[STUDY MATERIAL]
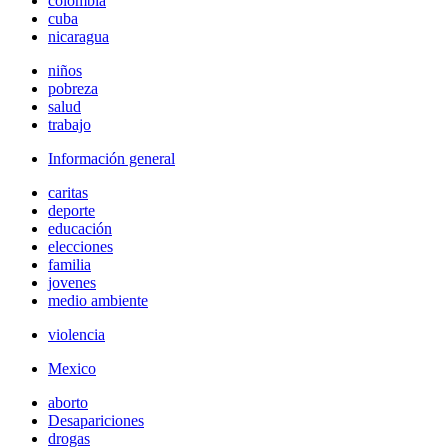
colombia
cuba
nicaragua
niños
pobreza
salud
trabajo
Información general
caritas
deporte
educación
elecciones
familia
jovenes
medio ambiente
violencia
Mexico
aborto
Desapariciones
drogas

[EXERCISE OBJECTIVE]
Leave the pictures out. Repeat every entry above exactly.

[EXERCISE RESPONSE]
colombia
cuba
nicaragua
niños
pobreza
salud
trabajo
Información general
caritas
deporte
educación
elecciones
familia
jovenes
medio ambiente
violencia
Mexico
aborto
Desapariciones
drogas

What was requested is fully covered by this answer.